:: WHAT YOU HAVE TO DO ::
Print exactly the lines from the one containing "Ambitious YouTubers, podcasters, and social" through the last line of the listing, both included.

(DATA RECORDS)

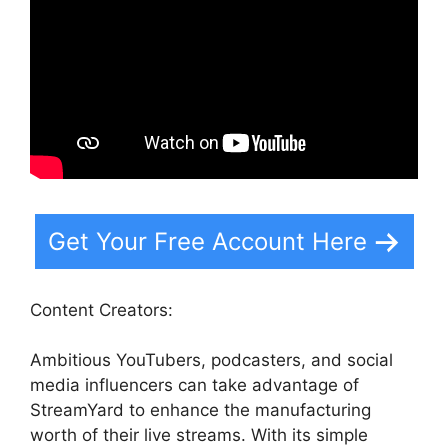
Get Your Free Account Here
Content Creators:
Ambitious YouTubers, podcasters, and social
media influencers can take advantage of
StreamYard to enhance the manufacturing
worth of their live streams. With its simple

(End DATA RECORDS)

:: SOLUTION FOR THIS PROBLEM ::
Ambitious YouTubers, podcasters, and social
media influencers can take advantage of
StreamYard to enhance the manufacturing
worth of their live streams. With its simple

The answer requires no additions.